Bloomberg News

Shipping Rally Seen Curbed by Clarkson as Owners Compete for Ore

October 24, 2012

Shipping rates for hauling iron ore, which more than doubled this month, may be poised to snap the rally as competition intensifies to load cargoes from Brazil, said Clarkson Plc (CKN), the world’s largest shipbroker.

Rates for Capesizes moving about 160,000 metric tons of the raw material jumped to $18,388 a day yesterday from $8,039 on Sept. 28, according to data from the London-based Baltic Exchange, a publisher of costs on more than 50 maritime routes. The price was the highest since January.
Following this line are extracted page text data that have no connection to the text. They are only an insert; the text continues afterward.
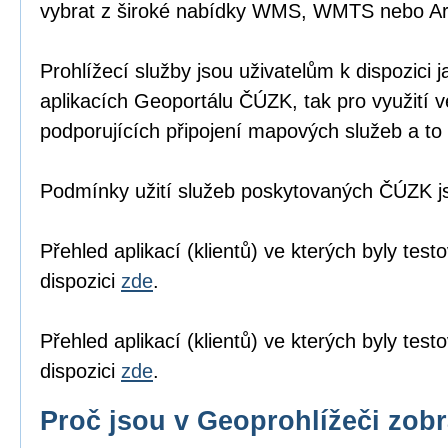
vybrat z široké nabídky WMS, WMTS nebo A
Prohlížecí služby jsou uživatelům k dispozici j
aplikacích Geoportálu ČÚZK
, tak pro využití 
podporujících připojení mapových služeb a to 
Podmínky užití služeb poskytovaných ČÚZK 
Přehled aplikací (klientů) ve kterých byly tes
dispozici
zde
.
Přehled aplikací (klientů) ve kterých byly te
dispozici
zde
.
Proč jsou v Geoprohlížeči zob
The advance may spur more owners with ships in the Atlantic Ocean to compete to take Brazilian ore to Asia, causing the rally to reverse over the next several days, Guy Campbell, managing director of dry cargo at Clarkson, said by phone today. The “jury’s out” on what will happen after that, he said. Extra iron ore from Australia, West Africa and the South American country caused the rates to increase, he said.

“Generally, the extra iron-ore demand will continue to December, but in the short term, for the next week or so, we think rates will look toppy,” Campbell said. Owners who had previously preferred to keep ships in the Atlantic may seek charters for them now because rates sometimes decline in the first quarter, he said. The quickest round-trip between Brazil and China takes about 76 days, according to sea-distances.com, an online voyage-durations calculator.

Contracts that traders use to bet on, or hedge, the Baltic Exchange’s daily price assessments declined. November forward freight agreements fell 7.5 percent to $18,625 a day, according to data from Clarkson’s securities unit.

Extra Australian cargoes caused more ships to sail to the country and not to the Atlantic, Campbell said. That meant fewer were available to load Brazilian ore at a time when its cargo numbers were expanding, he said.